Because I have a full-time job as a professor, most of my work on The Adventures of Henry Innes occurs during the summer and winter holidays, alongside my academic research and writing. I also work on the novels during the school year, but for obvious reasons, the time I can devote to them when I am teaching is limited. There are lessons to be planned, and stacks of grading to be done. There is nothing like having an extended block of time in which you can write intensively. Since I spent much of last summer engaged in research, I am looking forward to this summer. The first three novels of the Henry Innes series - forming the King & Company trilogy - are now completed. Steps have been taken to interest agents in representing the books. But in the meantime, what am I doing?
Well, Henry's story is just beginning. This summer, I am writing the two novels that comprise The Voyage of Trade's Increase. The first of these novels, tentatively titled Over the Line, is almost completed. I have three more chapters to write, and I anticipate finishing by mid-June. That leaves the rest of the summer to write the second novel, which has the working title The Eye of the Storm, at least for now. Both novels are the product of extensive research, drawing a great deal upon the work I was able to do at the British Library last summer.

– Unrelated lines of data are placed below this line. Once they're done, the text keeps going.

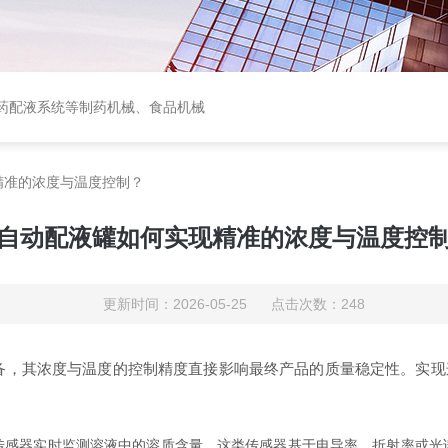
中西药配液系统等制药机械、食品机械
精准的浓度与温度控制？
自动配液罐如何实现精准的浓度与温度控
更新时间：2026-05-25 点击次数：248
备，其浓度与温度的控制精度直接影响最终产品的质量稳定性。实现
器实时监测溶液中的溶质含量。这类传感器基于电导率、折射率或光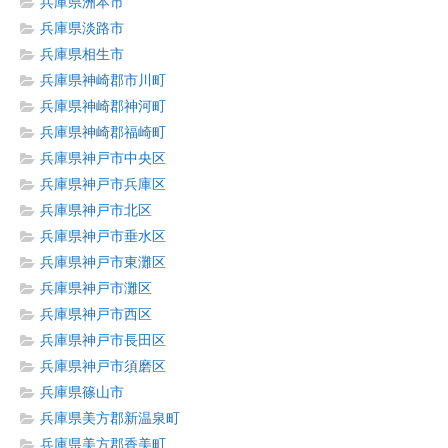
兵庫県洲本市
兵庫県淡路市
兵庫県相生市
兵庫県神崎郡市川町
兵庫県神崎郡神河町
兵庫県神崎郡福崎町
兵庫県神戸市中央区
兵庫県神戸市兵庫区
兵庫県神戸市北区
兵庫県神戸市垂水区
兵庫県神戸市東灘区
兵庫県神戸市灘区
兵庫県神戸市西区
兵庫県神戸市長田区
兵庫県神戸市須磨区
兵庫県篠山市
兵庫県美方郡新温泉町
兵庫県美方郡香美町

My goal is to have five Henry Innes novels finished by the end of the summer. This may seem odd, given that the series does not yet have a publisher, but there is a method to this madness. Remember when the whole world sat around, waiting impatiently for J. K. Rowling to crank out the next Harry Potter book? I don't want to put my readers (or my agent, once I have one) through that. In academic life, we try to put several works "in the pipeline," because publishing takes time. Since I have to fit my fiction writing around my academic work, it was always my intention to have at least three book manuscripts finished before taking the series to publication. This way, as one manuscript goes through the process of becoming a book, one or two more will be waiting in the wings, and another will be in progress. And if I need to take time to work on academic projects, I can do that without interrupting the flow of the series.